Introduction & Background
MapReduce is a computing paradigm for processing data that resides on hundreds of computers. The paradigm is extraordinarily powerful and works particularly well on most Big Data problems.
MapReduce is more of a framework than a tool. The solution for a particular problem has to be fit into the framework of the map and reduce; which can be challenging in some situations and becomes more of a constraint than a feature.
Next, the basic model of MapReduce, with regard to Apache Hadoop is discussed, with the help of an example.
The blog closes by presenting some advanced use cases of MapReduce and its great potential as a framework.
MapReduce in Hadoop
The underlying idea of Apache Hadoop is that it allows the programmer to store and process data across a distributed framework, containing clusters of machines. It essentially focuses on increasing data storage capability by horizontal scaling (adding more machines to the existing pool of resources), as opposed to vertical scaling (adding more sophisticated resources to a single machine).
To take advantage of the parallel processing that Hadoop provides, every programming task needs to be expressed as a MapReduce job.
1. Input split: Split the data into independent chunks (processed in parallel) and send to the mapper.
2. Map: Map each chunk (key) to a specific (value) and output these key-value pairs
3. Shuffle and sort: Take the key-value pairs from the map phase and sort them by key, then send them to the reducer
4. Reduce: Based upon all values related to a specific key, output the result.
For better understanding, consider a basic example:
WordCount is a simple application that counts the number of occurrences of each word in a given input set.
Fig. 1: WordCount using MapReduce
The image given accurately represents all the phases:
1. Split: The input data is split by line i.e. every line is considered as a separate chunk and sent to a mapper.

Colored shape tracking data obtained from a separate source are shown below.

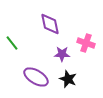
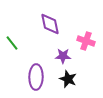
pink cross: moved 2 px up
purple star: moved 1 px right, 2 px down
purple ellipse: rotated 60 degrees clockwise
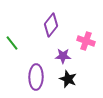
purple diamond: moved 1 px right, 1 px down; rotated 50 degrees clockwise
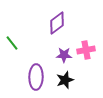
purple diamond: moved 6 px right, 2 px up; rotated 15 degrees clockwise
pink cross: moved 9 px down; rotated 30 degrees counterclockwise
purple star: moved 1 px right, 1 px up
black star: moved 3 px left, 1 px down; rotated 30 degrees clockwise
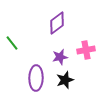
purple star: moved 4 px left, 2 px down; rotated 14 degrees counterclockwise
purple ellipse: moved 1 px down
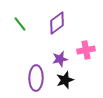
green line: moved 8 px right, 19 px up
purple star: moved 2 px down
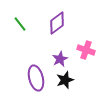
pink cross: rotated 30 degrees clockwise
purple star: rotated 14 degrees counterclockwise
purple ellipse: rotated 15 degrees counterclockwise
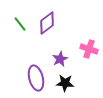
purple diamond: moved 10 px left
pink cross: moved 3 px right, 1 px up
black star: moved 3 px down; rotated 24 degrees clockwise
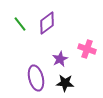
pink cross: moved 2 px left
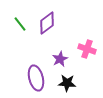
black star: moved 2 px right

2. Map: The mapper tokenizes every line on the space “ “ character, thereby obtaining the words (keys). It then maps every word to a count (value) of 1 and outputs these key-value pairs.
3. Shuffle and Sort: This intermediate phase groups together all the similar keys and their values together. Essentially, all the words are collected together, each mapped to a count of 1.
4. Reduce: The reduce tasks each receive one key, along with its set of values. For counting the number of words, the task simply sums up all the values and outputs the result.
The final result is a count of every word in the input file.
Potential of MapReduce
Presented below are some of the analytics operations that can be performed, and are being performed by MapReduce in coalition with Apache Hadoop:
1. Summarization: Grouping similar data together and then performing an operation such as calculating a statistic, building an index, or just simply counting.
2. Filtering: Understanding a smaller piece of data, such as all records generated from a particular user. It is equivalent to applying a microscope to data.
3. Data Organization: Reorganizing data for better storage and/or processing
4. Joins: Data is all over the place, interesting relationships can be discovered when these sets are analyzed together.
The true potential of MapReduce lies in its capability of parallelism and getting the output based on key-value pair analysis. It is capable of doing big wonders when it comes to Big Data. When it comes to real-world problems, MapReduce does make it a great choice for easy processing of any volume of data.